Copy the entries word for word. Keep the pictures out.

______

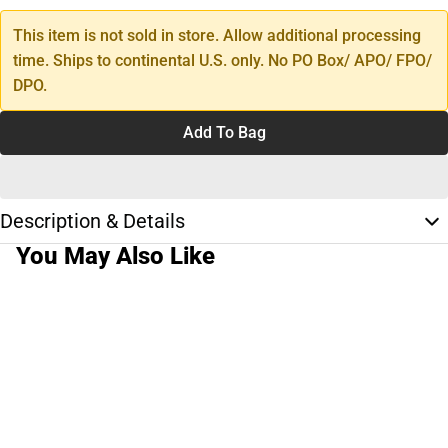
This item is not sold in store. Allow additional processing
time. Ships to continental U.S. only. No PO Box/ APO/ FPO/
DPO.
Add To Bag
Description & Details
You May Also Like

______

Reply to the task:
This item is not sold in store. Allow additional processing
time. Ships to continental U.S. only. No PO Box/ APO/ FPO/
DPO.
Add To Bag
Description & Details
You May Also Like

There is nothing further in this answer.